Combining a specially designed, extended-gauge drill bit with a new, proprietary RSS, Geo-Pilot, provides "point-the-bit" drilling, Fig. 2. Point the bit means that, unlike conventional systems and other RSSs that use side force to push the bit sideways, these systems tilt the bit in the desired direction.

Fig 2

Fig. 2. Configuration of the rotary steerable drilling system (RSS).

This RSS design deflects a shaft between the bit and the drillstring. A high-side reference housing contains a compact, rugged, computer-controlled bias unit (eccentric rings) to deflect the shaft. This allows continuously variable steering, both by toolface and effective bend angle. Thus, downhole adjustment is possible for the drilling direction and the build rate desired.

Designed for use with extended-gauge PDC or roller cone bits, the RSS minimizes nonconstructive behaviors caused by short-gauge sidecutting bits. It eliminates hole spiraling, increases daily footage and improves directional control. This allows more precise wellbore placement while increasing drilling efficiency through improved hole cleaning, easier casing runs, fewer short trips and reduced drilling time.

Extended-gauge bit. A key RSS component is a specially designed, extended-gauge drill bit that is unlike previous short- or long-gauge bits. A long-gauge bit typically has up to 6 in. of gauge, but an extended-gauge bit's length is about one-and-a-half times the bit diameter.

The relative length to diameter of an extended-gauge bit provides long-gauge bit stability, ensuring a high-quality, spiral-free wellbore.

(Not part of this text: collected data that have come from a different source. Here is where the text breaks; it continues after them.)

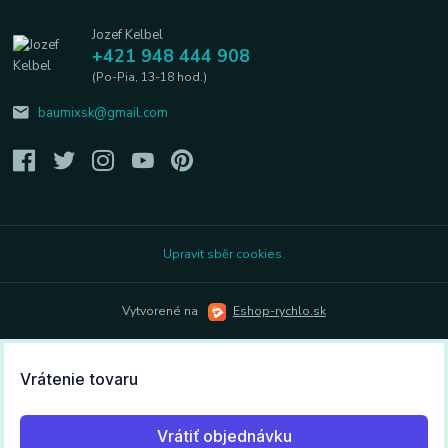
Jozef Kelbel
+421 948 444 908
(Po-Pia, 13-18 hod.)
baumixsk@gmail.com
Upravit sběr cookies.
Vytvorené na
Eshop-rychlo.sk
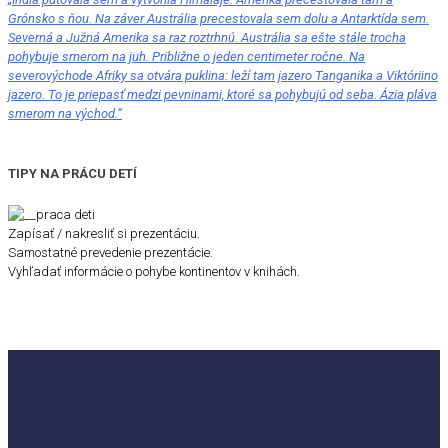
Grónsko s ňou. Na záver Austrália precestovala sem dolu a Antarktída sem.
Severná a Južná Amerika sa raz roztrhnú. Austrália sa ešte stále trocha
pohybuje smerom na juh. Približne o jeden centimeter ročne. Na
severovýchode Afriky sa otvára puklina: leží tam jazero Tanganika a Viktóriino
jazero. To je priepasť medzi pevninami, ktoré sa pohybujú od seba. Ázia pláva
smerom na východ.“
TIPY NA PRÁCU DETÍ
Zapísať / nakresliť si prezentáciu.
Samostatné prevedenie prezentácie.
Vyhľadať informácie o pohybe kontinentov v knihách.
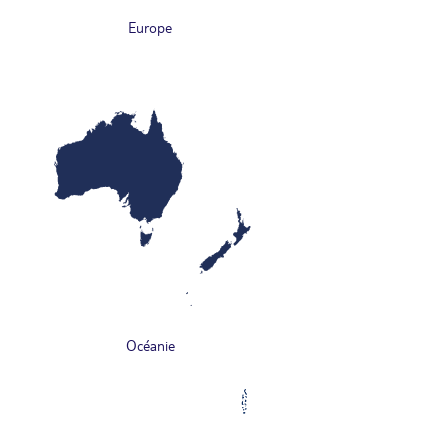
Europe
Océanie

However, the extended gauge requires densely packed, small cutters with high back-rake angles along the gauge to improve steerability. This avoids the short-gauge bit's strong side-cutting action in a conventional, push-the-bit approach for horizontal or deviated wells.

Applied in a point-the-bit drilling mode with an RSS, the extended-gauge bit can provide a smoother, maximum-drift directional wellbore without aggressive cutting that can harm steerability. Also, the extended-gauge bit minimizes nonconstructive behaviors, maximizing ROP and directional control. It significantly increases bit, logging tool life and performance, and eliminates trips for bit and tool replacements.

Additionally, an important consideration is whether to use matrix- or steel-bodied extended-gauge bits. Each has specific advantages.

Previously, five-bladed matrix-body bits were used as the first bit run with the PDM. However, this requires water-base drilling fluid, and potential bit balling can occur. When the RSS was approved, the first decision was to use a steel-bodied bit. The pros and cons of steel-bodied PDC bits have been documented in earlier papers. As noted in the DEA90 study, high, normalized face volume is critical in reducing bit balling tendencies.

With the soft tophole section and high ROP expected, a steel-bodied bit provides flexibility for variable drilling paramaters, particularly flowrate. This reduces washout while cleaning the hole. By using a steel-bodied bit with a relatively low HSI (hydraulic horsepower psi, 1 to 2.5/3); high, normalized face volume; and an innovative nozzle/ hydraulic system; it was possible to continue increasing effective ROP for the interval. This was achieved while maintaining directional control in very soft formations (ROP > 200 ft/hr to 250 ft/hr) and avoiding bit balling issues.

OTHER CONSIDERATIONS

Numerous challenges associated with the remote Alpine location mandated re-thinking of many drilling processes and functions. To facilitate a remote-site operational philosophy, the Alpine team assembled all of the contractors associated with drilling. Contractors were encouraged to combine efforts and equipment to minimize logistics and costs. This resulted in major modifications and significantly increased drilling efficiency.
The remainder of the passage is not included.